Ti Manmaille, d'après le gospel de Paulette Nardal, interprété par l'organiste Edouard Delale

L'intégralité de "Ô Madiana", pièce en quatre parties, doit être jouée très prochainement en Martinique avec la complicité de l'Association des amis de l'orgue de Fort-de-France. Si le calendrier reste encore à définir, le projet enthousiasme déjà en dehors des frontières. "La partition sera jouée dans le Missouri à Saint-Louis, ville de naissance de Joséphine Baker, mais aussi à Lagos au Nigéria", détaille Thomas Sylvand.

Le régisseur rappelle aussi l'importance de mettre en lumière le parcours de ces femmes qui, à l'exception de Joséphine Baker, ont parfois été oubliées de la mémoire collective. La Martiniquaise Maïotte Amalbi fait ainsi partie de ces figures éclipsées. "Elle a fait le conservatoire à Paris, a connu le succès lors de grands galas mais est décédée jeune dans les années 40", relate Thomas Sylvand. Si le nom de Maïotte Amalbi n'est pas passé à la postérité, c'est pourtant elle qui a composé le célèbre titre "Madiana", chanté par Joséphine Baker.
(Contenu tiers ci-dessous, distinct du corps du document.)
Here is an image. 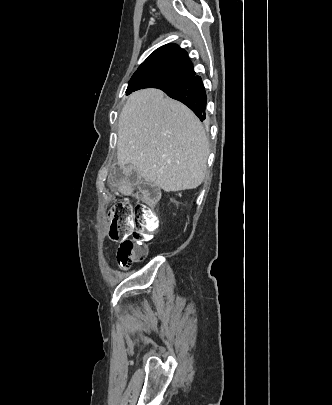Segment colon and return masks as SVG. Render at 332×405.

Titre dont l'organiste Edouard Delale s'est inspiré pour "Ô Madiana", traçant encore un pont entre la Martinique et l'Américaine naturalisée française. 

Remplacer une Joséphine par une autre

Au-delà de la création de cette pièce musicale, Jessica Barre et son compagnon militent pour l'installation d'une statue de Joséphine Baker sur la place de la Savane à Fort-de-France. Leur pétition, lancée il y a quelques mois, a récolté un peu plus de 6 500 signatures, en cette fin d'année 2021. "Alors qu'il y a plutôt eu des statues déboulonnées ces derniers temps, l'idée c'était de mettre en avant des figures positives", explique Thomas Sylvand, en référence au déboulonnage de la statue de Joséphine de Beauharnais en juillet à Fort-de-France.

La statue de Joséphine Baker viendrait en quelque sorte se substituer à celle de la première épouse de Napoléon 1er. Sa présence élèverait la place de la Savane "en redonnant du sens à l’une des chansons les plus connues de Joséphine Baker", peut-on lire dans la pétition. "Ma Savane est belle" chantait Joséphine Baker dans "J'ai deux amours". Avec "Ô Madiana", Paulette Nardal et Léonie Gabriel, compositrices de l'ombre, devraient briller à ses côtés.